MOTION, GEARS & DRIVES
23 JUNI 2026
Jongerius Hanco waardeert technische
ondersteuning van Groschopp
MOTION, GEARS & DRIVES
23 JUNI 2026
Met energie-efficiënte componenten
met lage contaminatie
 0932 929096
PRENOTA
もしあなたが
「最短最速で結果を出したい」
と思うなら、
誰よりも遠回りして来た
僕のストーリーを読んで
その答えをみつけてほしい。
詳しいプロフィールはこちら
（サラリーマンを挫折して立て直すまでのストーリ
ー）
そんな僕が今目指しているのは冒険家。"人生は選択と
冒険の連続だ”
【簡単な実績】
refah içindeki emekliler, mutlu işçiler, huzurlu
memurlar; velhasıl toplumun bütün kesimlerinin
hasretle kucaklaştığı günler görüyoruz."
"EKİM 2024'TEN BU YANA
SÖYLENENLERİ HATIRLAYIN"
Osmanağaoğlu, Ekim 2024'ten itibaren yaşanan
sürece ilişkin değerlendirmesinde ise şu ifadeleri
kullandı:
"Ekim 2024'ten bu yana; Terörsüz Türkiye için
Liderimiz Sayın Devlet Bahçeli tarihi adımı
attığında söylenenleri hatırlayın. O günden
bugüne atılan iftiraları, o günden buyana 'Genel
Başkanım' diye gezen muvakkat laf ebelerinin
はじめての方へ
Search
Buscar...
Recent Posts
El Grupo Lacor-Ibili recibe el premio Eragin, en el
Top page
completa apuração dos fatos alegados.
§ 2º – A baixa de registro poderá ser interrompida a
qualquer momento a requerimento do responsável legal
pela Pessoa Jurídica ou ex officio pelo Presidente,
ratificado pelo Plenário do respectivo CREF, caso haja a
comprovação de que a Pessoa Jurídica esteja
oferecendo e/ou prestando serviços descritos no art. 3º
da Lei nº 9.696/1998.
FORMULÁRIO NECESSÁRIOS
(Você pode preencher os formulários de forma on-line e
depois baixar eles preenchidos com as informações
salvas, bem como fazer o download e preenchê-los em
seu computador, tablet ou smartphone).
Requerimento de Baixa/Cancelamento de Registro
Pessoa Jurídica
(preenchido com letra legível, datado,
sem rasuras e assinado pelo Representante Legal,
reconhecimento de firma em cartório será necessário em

——

» **The problem**
Search the records for the string "Pessoa" and return every line in which it occurs.

» **Output of the task**
pela Pessoa Jurídica ou ex officio pelo Presidente,
comprovação de que a Pessoa Jurídica esteja
Pessoa Jurídica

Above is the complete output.